Why this is wrong: During replay, is_current_stream_capturing() returns False (not actively capturing), but the graph still executes the negation that was captured. Eager execution (iterations 0-2) didn’t negate, but the graph always does.

How to fix:

Use is_current_stream_capturing() Only for Implementation, Not Logic

def func(x: torch.Tensor, y: torch.Tensor):
    z = x + y

    # ✅ Correct use: change implementation, not computation
    if torch.cuda.is_current_stream_capturing():
        # Use graph-safe alternative
        z = z.contiguous()  # Ensure contiguous for graph
    else:
        # Normal path might use different layout
        pass

    return z  # Same result regardless of capture status

Warning

Avoid Computational Changes Based on Capture Status

Bad patterns:

# ❌ Wrong: different math during capture
if torch.cuda.is_current_stream_capturing():
    output = model_variant_1(input)
else:
    output = model_variant_2(input)

# ❌ Wrong: skipping operations
if not torch.cuda.is_current_stream_capturing():
    output = postprocess(output)

# ❌ Wrong: different precision
if torch.cuda.is_current_stream_capturing():
    output = output.half()

Good patterns:

# ✅ Correct: same result, different implementation
if torch.cuda.is_current_stream_capturing():
    # Use graph-safe sleep alternative
    torch.cuda._sleep(1000)
else:
    time.sleep(0.001)

Dynamic Input Tensors: Stale Memory Addresses#

What it means: You’re creating new tensors between replays instead of updating existing tensors. The graph captured pointers to specific memory addresses and continues reading from those addresses during replay, even though your code has moved on to different memory locations.

Why it happens: CUDA graphs record memory addresses of graph’s input tensors. If you reassign a variable to a new tensor (input = new_tensor), Python updates the variable but the graph still points to the old memory address. The graph has no knowledge of Python variables—it only knows GPU memory addresses.

Example:

import torch

def test():
    graph = torch.cuda.CUDAGraph()
    base_lr = torch.zeros(1, device="cuda", dtype=torch.int32)

    # warmup
    for i in range(2):
        lr = base_lr + i  # ❌ Creates NEW tensor each iteration
        out = 1 * lr      # This is our "captured operation"
        print(f"{i=}, {out.item()=}")

    # capture - captured when lr points to (base_lr + 1)
    with torch.cuda.graph(graph):
        out = 1 * lr  # Graph captures address of lr (which currently = base_lr + 1)

    # replay
    for i in range(2, 6):
        lr = base_lr + i  # Creates NEW tensor, graph doesn't see this!
        graph.replay()    # Graph reads from OLD lr address (still contains 1)
        print(f"{i=}, {out.item()=}")

Output:

i=0, out.item()=0  ← Eager: lr = 0 + 0 = 0
i=1, out.item()=1  ← Eager: lr = 0 + 1 = 1
i=2, out.item()=1  ← Graph: reads from captured lr address (contains 1)
i=3, out.item()=1  ← Graph: same address, same value
i=4, out.item()=1  ← Graph: same address, same value
i=5, out.item()=1  ← Graph: same address, same value

Why this is wrong: New lr tensors are created on iterations 2-5, but the graph still reads from the memory address captured during capture (which contained 1). The new tensors are never seen by the graph.

Warning

Potential Illegal Memory Access

This issue can also cause illegal memory access errors.
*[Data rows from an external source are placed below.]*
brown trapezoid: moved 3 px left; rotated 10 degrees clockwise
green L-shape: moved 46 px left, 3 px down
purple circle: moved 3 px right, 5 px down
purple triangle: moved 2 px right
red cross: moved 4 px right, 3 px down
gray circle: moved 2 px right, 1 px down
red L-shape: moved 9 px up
If the original tensor is deallocated and its memory is recycled by PyTorch’s caching allocator for other tensors, the graph replay will attempt to access freed or repurposed memory, leading to crashes or corrupted data.

How to fix:

Solution: Use Static Input Tensors with In-Place Updates

Identify all input tensors of the CUDA graph, allocate them once before capture, and keep them persistent for the entire graph lifetime. Use in-place operations like .copy_() or .fill_() to update their values between replays instead of reassigning to new tensors.
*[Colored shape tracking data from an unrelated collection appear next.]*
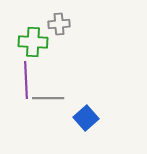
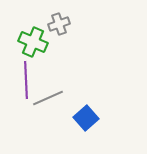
gray cross: rotated 15 degrees counterclockwise
green cross: rotated 20 degrees clockwise
gray line: rotated 24 degrees counterclockwise
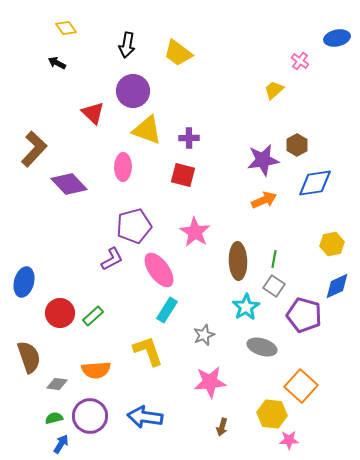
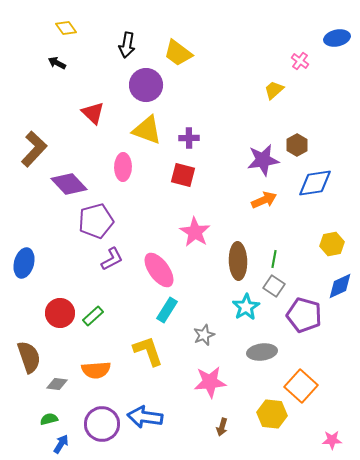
purple circle at (133, 91): moved 13 px right, 6 px up
purple pentagon at (134, 226): moved 38 px left, 5 px up
blue ellipse at (24, 282): moved 19 px up
blue diamond at (337, 286): moved 3 px right
gray ellipse at (262, 347): moved 5 px down; rotated 24 degrees counterclockwise
purple circle at (90, 416): moved 12 px right, 8 px down
green semicircle at (54, 418): moved 5 px left, 1 px down
pink star at (289, 440): moved 43 px right
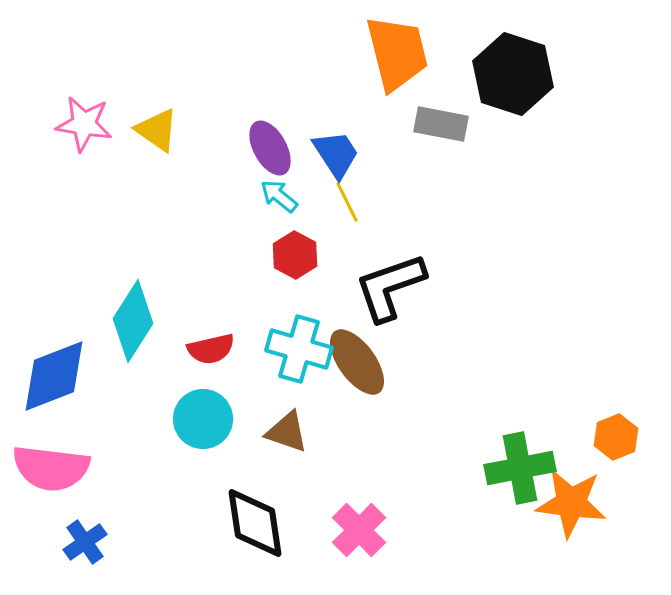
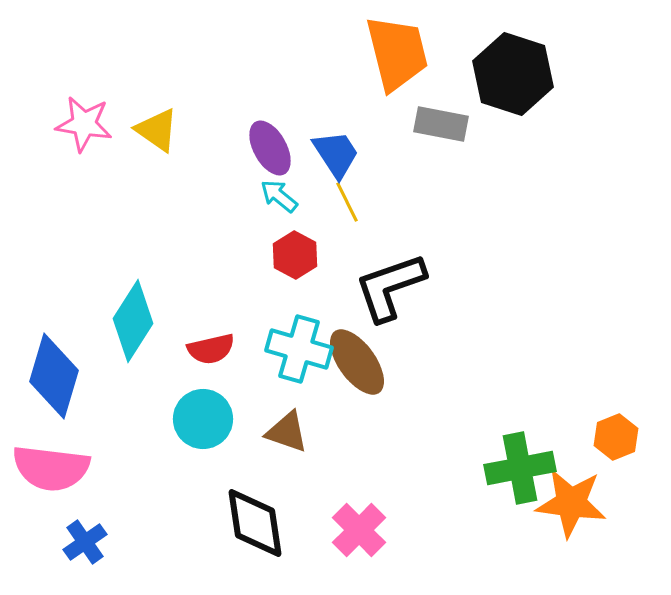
blue diamond: rotated 52 degrees counterclockwise
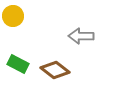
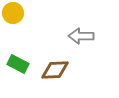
yellow circle: moved 3 px up
brown diamond: rotated 40 degrees counterclockwise
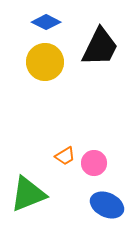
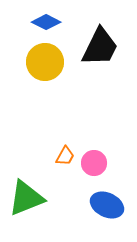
orange trapezoid: rotated 30 degrees counterclockwise
green triangle: moved 2 px left, 4 px down
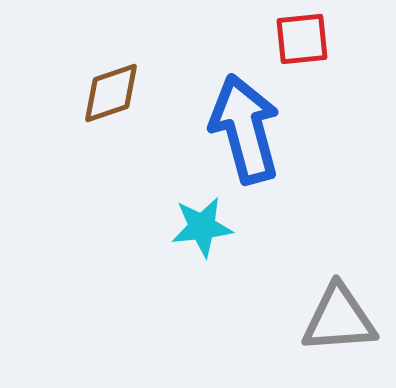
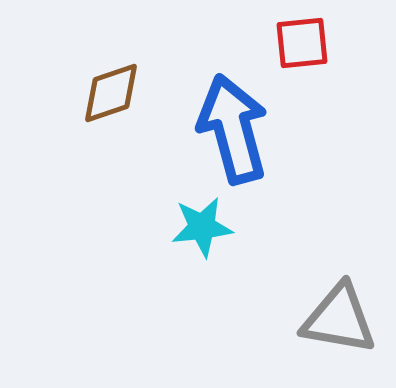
red square: moved 4 px down
blue arrow: moved 12 px left
gray triangle: rotated 14 degrees clockwise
# Allocate static tensor ONCE
lr = torch.zeros(1, device="cuda", dtype=torch.int32)

# warmup
for i in range(2):
    lr.copy_(base_lr + i)  # ✅ Update values, same address
    out = 1 * lr

# capture
with torch.cuda.graph(graph):
    out = 1 * lr  # Captures this address

# replay
for i in range(2, 6):
    lr.copy_(base_lr + i)  # ✅ Updates values at captured address
    graph.replay()         # Sees new values!
    print(f"{i=}, {out.item()=}")

Warning

Common Hidden Dynamic Tensors

Dynamic tensors aren’t always obvious, especially when they are deeply nested inside the capture region or when users forget that certain tensors change between iterations. Watch for:

Global tensors used within the graph: Any global tensor referenced inside the graphed region is a graph input, even if it seems “internal” to the model
Preprocessing outputs: Results from data augmentation, tokenization, or other preprocessing steps that create new tensors each iteration
Cached computations: Tensors stored in module attributes or global caches that get updated

Always audit your graphed region to identify all tensors that cross the graph boundary from outside.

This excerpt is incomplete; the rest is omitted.